__REQUIREMENT__. Two lines mark the range in the entries below: the one holding "同时对留学生所学专业等级给予评定。" and the one holding "学士毕业证明本科学位证明,代办国外读书未毕业材料：这个入网". Set down those two and all lines between them, exactly.

━━━ RECORD EXCERPTS ━━━

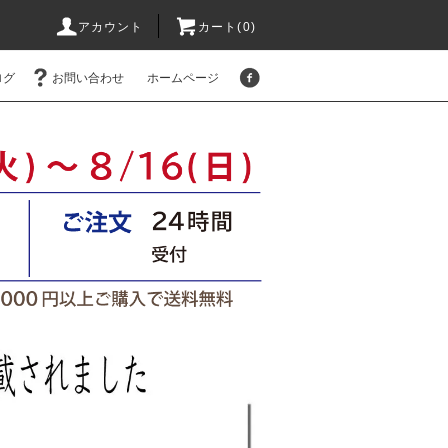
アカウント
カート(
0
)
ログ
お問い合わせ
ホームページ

━━━
━━━ RECORD EXCERPTS ━━━

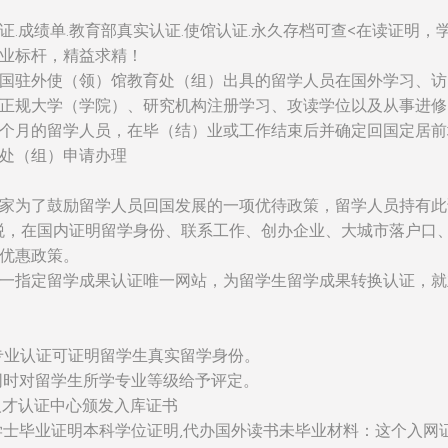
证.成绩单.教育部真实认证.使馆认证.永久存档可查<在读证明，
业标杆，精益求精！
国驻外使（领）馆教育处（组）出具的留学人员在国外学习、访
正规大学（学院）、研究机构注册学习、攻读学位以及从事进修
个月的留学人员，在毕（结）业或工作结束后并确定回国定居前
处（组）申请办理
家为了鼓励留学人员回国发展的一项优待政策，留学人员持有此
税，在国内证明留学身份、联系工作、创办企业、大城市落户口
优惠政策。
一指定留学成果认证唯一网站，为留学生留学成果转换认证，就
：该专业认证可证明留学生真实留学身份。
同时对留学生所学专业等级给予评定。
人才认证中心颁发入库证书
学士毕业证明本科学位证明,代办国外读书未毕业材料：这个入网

━━━

__REPLY TO THE TASK__.
同时对留学生所学专业等级给予评定。
人才认证中心颁发入库证书
学士毕业证明本科学位证明,代办国外读书未毕业材料：这个入网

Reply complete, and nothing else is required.